→ **PROBLEM REQUIREMENTS**: Can you retype every record below exactly as written?

(Stored data entries)

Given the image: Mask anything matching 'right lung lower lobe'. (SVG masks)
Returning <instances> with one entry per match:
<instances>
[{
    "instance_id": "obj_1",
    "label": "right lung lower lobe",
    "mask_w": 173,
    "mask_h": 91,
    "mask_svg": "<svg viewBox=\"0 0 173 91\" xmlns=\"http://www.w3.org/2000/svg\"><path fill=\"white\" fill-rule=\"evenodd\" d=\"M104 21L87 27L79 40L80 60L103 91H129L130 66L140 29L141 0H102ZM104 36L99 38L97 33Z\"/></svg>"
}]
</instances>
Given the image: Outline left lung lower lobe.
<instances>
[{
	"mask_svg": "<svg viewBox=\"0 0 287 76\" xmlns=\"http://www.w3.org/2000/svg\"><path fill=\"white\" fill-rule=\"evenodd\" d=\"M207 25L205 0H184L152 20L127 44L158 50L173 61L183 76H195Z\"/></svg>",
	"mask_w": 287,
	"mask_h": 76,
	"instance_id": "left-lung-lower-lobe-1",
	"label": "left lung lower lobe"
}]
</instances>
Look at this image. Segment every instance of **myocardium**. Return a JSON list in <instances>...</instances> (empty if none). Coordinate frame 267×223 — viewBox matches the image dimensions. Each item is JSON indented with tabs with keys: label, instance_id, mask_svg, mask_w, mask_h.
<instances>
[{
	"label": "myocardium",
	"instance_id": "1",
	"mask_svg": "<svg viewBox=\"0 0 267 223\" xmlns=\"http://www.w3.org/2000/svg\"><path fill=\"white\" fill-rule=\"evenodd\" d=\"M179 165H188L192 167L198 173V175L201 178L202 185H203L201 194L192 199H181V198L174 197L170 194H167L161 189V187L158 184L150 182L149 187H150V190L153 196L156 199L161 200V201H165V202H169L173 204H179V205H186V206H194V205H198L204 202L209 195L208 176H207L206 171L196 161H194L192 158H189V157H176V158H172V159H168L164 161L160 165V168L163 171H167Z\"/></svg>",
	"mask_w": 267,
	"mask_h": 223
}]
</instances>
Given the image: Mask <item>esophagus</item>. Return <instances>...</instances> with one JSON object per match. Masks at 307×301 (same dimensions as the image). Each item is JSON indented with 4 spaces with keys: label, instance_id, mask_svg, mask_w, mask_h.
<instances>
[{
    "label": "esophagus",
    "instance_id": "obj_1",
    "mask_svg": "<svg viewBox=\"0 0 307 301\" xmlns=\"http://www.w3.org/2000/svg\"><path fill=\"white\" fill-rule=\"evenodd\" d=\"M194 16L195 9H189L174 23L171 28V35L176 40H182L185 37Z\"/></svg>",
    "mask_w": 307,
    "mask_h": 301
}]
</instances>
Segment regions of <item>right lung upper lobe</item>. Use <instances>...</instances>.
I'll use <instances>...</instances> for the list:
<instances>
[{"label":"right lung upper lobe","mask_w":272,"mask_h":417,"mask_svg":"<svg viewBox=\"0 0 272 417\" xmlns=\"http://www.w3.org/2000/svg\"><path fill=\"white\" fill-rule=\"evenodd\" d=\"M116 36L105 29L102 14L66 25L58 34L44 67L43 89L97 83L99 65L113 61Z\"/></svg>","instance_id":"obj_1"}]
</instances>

→ **FINISHED TASK**:
Given the image: Mask anything matching 'right lung lower lobe'. (SVG masks)
Returning <instances> with one entry per match:
<instances>
[{
    "instance_id": "obj_1",
    "label": "right lung lower lobe",
    "mask_w": 173,
    "mask_h": 91,
    "mask_svg": "<svg viewBox=\"0 0 173 91\" xmlns=\"http://www.w3.org/2000/svg\"><path fill=\"white\" fill-rule=\"evenodd\" d=\"M104 21L87 27L79 40L80 60L103 91H129L130 66L140 29L141 0H102ZM104 36L99 38L97 33Z\"/></svg>"
}]
</instances>
Given the image: Outline left lung lower lobe.
<instances>
[{
	"mask_svg": "<svg viewBox=\"0 0 287 76\" xmlns=\"http://www.w3.org/2000/svg\"><path fill=\"white\" fill-rule=\"evenodd\" d=\"M207 25L205 0H184L152 20L127 44L158 50L173 61L183 76H195Z\"/></svg>",
	"mask_w": 287,
	"mask_h": 76,
	"instance_id": "left-lung-lower-lobe-1",
	"label": "left lung lower lobe"
}]
</instances>
Look at this image. Segment every instance of **myocardium**. Return a JSON list in <instances>...</instances> (empty if none). Coordinate frame 267×223 — viewBox matches the image dimensions. Each item is JSON indented with tabs with keys: label, instance_id, mask_svg, mask_w, mask_h.
<instances>
[{
	"label": "myocardium",
	"instance_id": "1",
	"mask_svg": "<svg viewBox=\"0 0 267 223\" xmlns=\"http://www.w3.org/2000/svg\"><path fill=\"white\" fill-rule=\"evenodd\" d=\"M179 165H188L192 167L198 173V175L201 178L202 185H203L201 194L192 199H181V198L174 197L170 194H167L161 189V187L158 184L150 182L149 187H150V190L153 196L156 199L161 200V201H165V202H169L173 204H179V205H186V206H194V205H198L204 202L209 195L208 176H207L206 171L196 161H194L192 158H189V157H176V158H172V159H168L164 161L160 165V168L163 171H167Z\"/></svg>",
	"mask_w": 267,
	"mask_h": 223
}]
</instances>
Given the image: Mask <item>esophagus</item>. Return <instances>...</instances> with one JSON object per match. Masks at 307×301 (same dimensions as the image). Each item is JSON indented with 4 spaces with keys: label, instance_id, mask_svg, mask_w, mask_h.
<instances>
[{
    "label": "esophagus",
    "instance_id": "obj_1",
    "mask_svg": "<svg viewBox=\"0 0 307 301\" xmlns=\"http://www.w3.org/2000/svg\"><path fill=\"white\" fill-rule=\"evenodd\" d=\"M194 16L195 9H189L174 23L171 28V35L176 40H182L185 37Z\"/></svg>",
    "mask_w": 307,
    "mask_h": 301
}]
</instances>
Segment regions of <item>right lung upper lobe</item>. Use <instances>...</instances>.
I'll use <instances>...</instances> for the list:
<instances>
[{"label":"right lung upper lobe","mask_w":272,"mask_h":417,"mask_svg":"<svg viewBox=\"0 0 272 417\" xmlns=\"http://www.w3.org/2000/svg\"><path fill=\"white\" fill-rule=\"evenodd\" d=\"M116 36L105 29L102 14L66 25L58 34L44 67L43 89L97 83L99 65L113 61Z\"/></svg>","instance_id":"obj_1"}]
</instances>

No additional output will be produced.